Who’s Monitoring This?
The short answer is: no one appears to be.
The Lassen County Agricultural Department signed off on the permit and is responsible for local pesticide enforcement. Yet public records show no inspection reports, sampling data, or environmental monitoring associated with the permit—and the department lacks the capability to test for these chemicals on their own.
When Protect Lassen files public records requests with the Lassen County Agricultural Department, the department immediately refers the requests to County Attorney Michelle Nasise, who then responds by denying access. In multiple cases, Nasise has issued false justifications for withholding public records, misled Protect Lassen about the availability of documents, and used deliberate delay tactics in an apparent effort to avoid transparency and stall until inquiries are abandoned.
The California Department of Pesticide Regulation (CDPR) is supposed to oversee the county’s enforcement activities—but there is no record of CDPR performing any follow-up testing or enforcement actions related to W.M. Beaty’s operations.
The Lahontan Regional Water Board oversees pollution of creeks and groundwater. Despite herbicide applications near culverts, stream channels, and alpine drainages, there is no evidence that Lahontan monitors W.M. Beaty’s projects by testing water runoff from the project area.
Why This Matters
As of the date of this article Protect Lassen has confirmed one case of contamination from a W.M. Beaty project in the Diamond Mountains, where the herbicide hexazinone was detected in both surface water and pond sediment on a neighboring property. This demonstrates that real-world chemical drift and runoff are already occurring—not just theoretical risks. More water and soil testing is currently being carried out on other properties in the area to determine the full extent of contamination.
If you live near or own property anywhere near a logging operation in Lassen County and would like to learn more, email us.
Chemicals like 2,4-D and hexazinone can persist in the soil and travel through surface runoff. Properties downhill from sprayed forestland may experience unpermitted exposure, yet there is no systematic testing or notification process in place.
Local residents, livestock, wildlife, and water sources are being exposed to chemicals without informed consent, oversight, or recourse.
Report suspected herbicide runoff or drift by emailing us at watch@protectlassen.org
This Is Not Just a Lassen County Problem: Oregon’s Herbicide Tragedy
The unchecked use of herbicides in logging operations is not unique to Lassen County—it’s part of a much larger pattern of environmental harm across the western United States.
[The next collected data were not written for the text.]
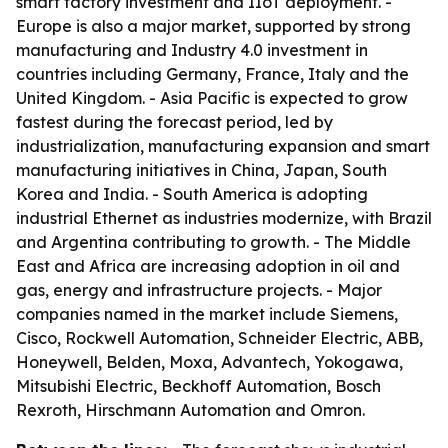
smart factory investment and IIoT deployment. -
Europe is also a major market, supported by strong
manufacturing and Industry 4.0 investment in
countries including Germany, France, Italy and the
United Kingdom. - Asia Pacific is expected to grow
fastest during the forecast period, led by
industrialization, manufacturing expansion and smart
manufacturing initiatives in China, Japan, South
Korea and India. - South America is adopting
industrial Ethernet as industries modernize, with Brazil
and Argentina contributing to growth. - The Middle
East and Africa are increasing adoption in oil and
gas, energy and infrastructure projects. - Major
companies named in the market include Siemens,
Cisco, Rockwell Automation, Schneider Electric, ABB,
Honeywell, Belden, Moxa, Advantech, Yokogawa,
Mitsubishi Electric, Beckhoff Automation, Bosch
Rexroth, Hirschmann Automation and Omron.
One of the most striking examples occurred in coastal Oregon, where timberland herbicide spraying led to serious health crises and widespread contamination.
In Gold Beach, Oregon, residents were exposed to a combination of 2,4-D, triclopyr, imazapyr, and other forestry herbicides during helicopter spray operations following clearcuts. The chemicals drifted far beyond their target zones, contaminating homes, gardens, and water supplies. Locals experienced severe symptoms including nosebleeds, vomiting, rashes, and respiratory distress, with livestock and pets also affected.
A comprehensive investigation by High Country News documented the event and the systemic failure of regulators to prevent or respond to it:
Timberland herbicide spraying sickens a community — High Country News (2014)
This Oregon case underscores a pattern: powerful chemical mixtures are being sprayed over vast landscapes with little to no testing, accountability, or protection for nearby communities. The same chemicals and spraying techniques documented in Oregon are now being used by W.M. Beaty & Associates across Lassen County—with even less transparency and oversight.
Protect Lassen’s findings show that the same risks—chemical drift, water contamination, and public health hazards—are now playing out locally. What happened in Oregon is a warning of what can happen when regulatory systems fail.